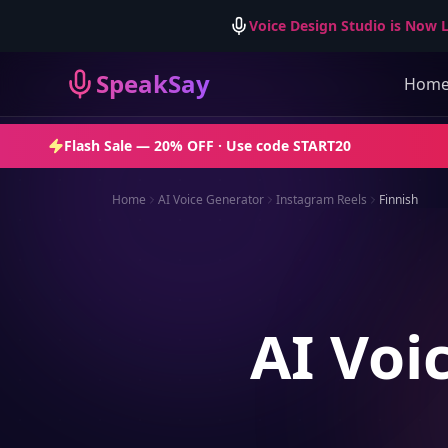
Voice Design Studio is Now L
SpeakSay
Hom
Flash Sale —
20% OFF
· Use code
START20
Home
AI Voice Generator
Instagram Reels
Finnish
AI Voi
.....
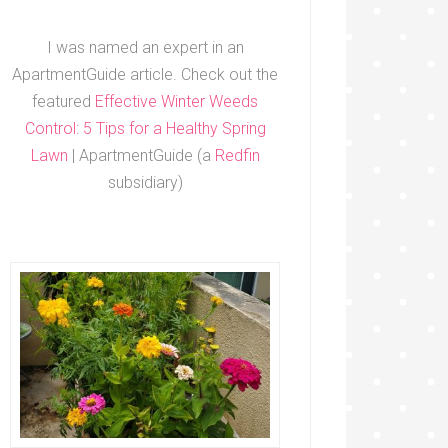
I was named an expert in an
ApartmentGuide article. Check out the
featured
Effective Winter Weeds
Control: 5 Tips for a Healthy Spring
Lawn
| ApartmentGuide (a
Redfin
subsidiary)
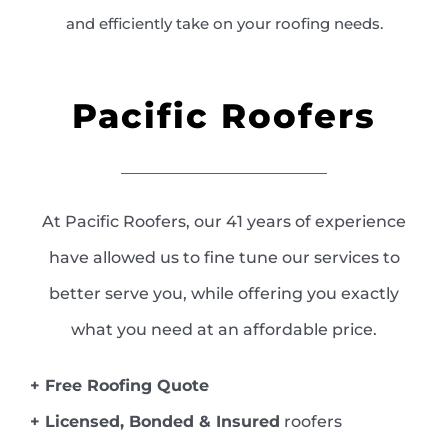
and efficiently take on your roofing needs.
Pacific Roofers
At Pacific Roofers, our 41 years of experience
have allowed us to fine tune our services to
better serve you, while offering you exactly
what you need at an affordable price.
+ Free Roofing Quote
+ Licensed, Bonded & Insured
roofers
.....
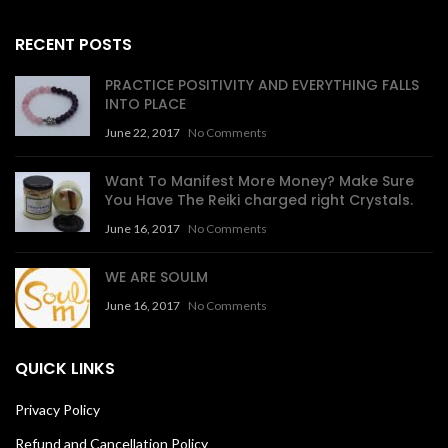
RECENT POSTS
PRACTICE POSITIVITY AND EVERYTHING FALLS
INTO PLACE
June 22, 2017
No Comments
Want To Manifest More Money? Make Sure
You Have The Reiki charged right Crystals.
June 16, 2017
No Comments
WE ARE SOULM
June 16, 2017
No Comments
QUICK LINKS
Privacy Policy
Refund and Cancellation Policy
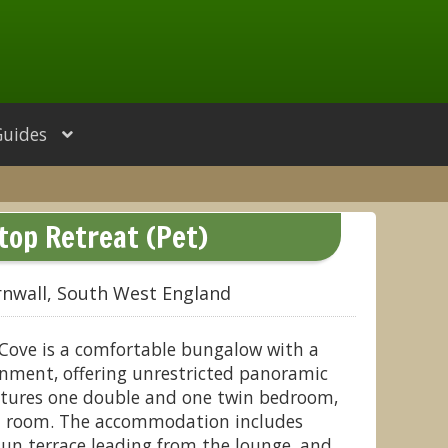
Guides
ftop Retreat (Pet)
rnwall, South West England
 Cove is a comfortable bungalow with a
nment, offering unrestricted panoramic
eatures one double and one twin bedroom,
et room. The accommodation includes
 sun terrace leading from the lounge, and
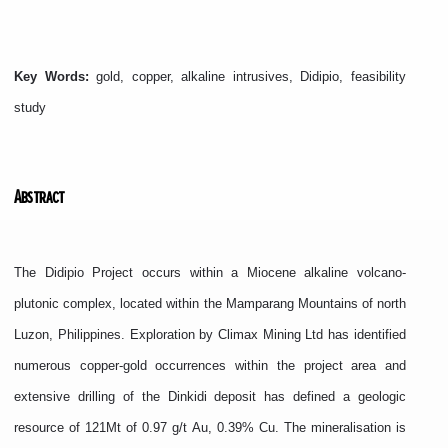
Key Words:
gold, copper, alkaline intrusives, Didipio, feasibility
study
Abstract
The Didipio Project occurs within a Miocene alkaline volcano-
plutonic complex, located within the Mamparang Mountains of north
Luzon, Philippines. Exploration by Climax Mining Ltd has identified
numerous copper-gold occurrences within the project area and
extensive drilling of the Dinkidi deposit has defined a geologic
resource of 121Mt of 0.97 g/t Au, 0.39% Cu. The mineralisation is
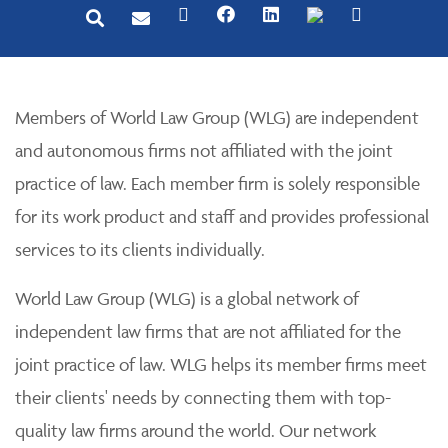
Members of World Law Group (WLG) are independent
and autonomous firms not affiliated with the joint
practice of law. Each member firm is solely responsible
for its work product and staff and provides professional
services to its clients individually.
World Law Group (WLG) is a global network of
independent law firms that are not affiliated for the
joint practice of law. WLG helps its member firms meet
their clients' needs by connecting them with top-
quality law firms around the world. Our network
.....
What is expected: Every line in the records above that contains the word "affiliated" is to be copied out.

Response:
and autonomous firms not affiliated with the joint
independent law firms that are not affiliated for the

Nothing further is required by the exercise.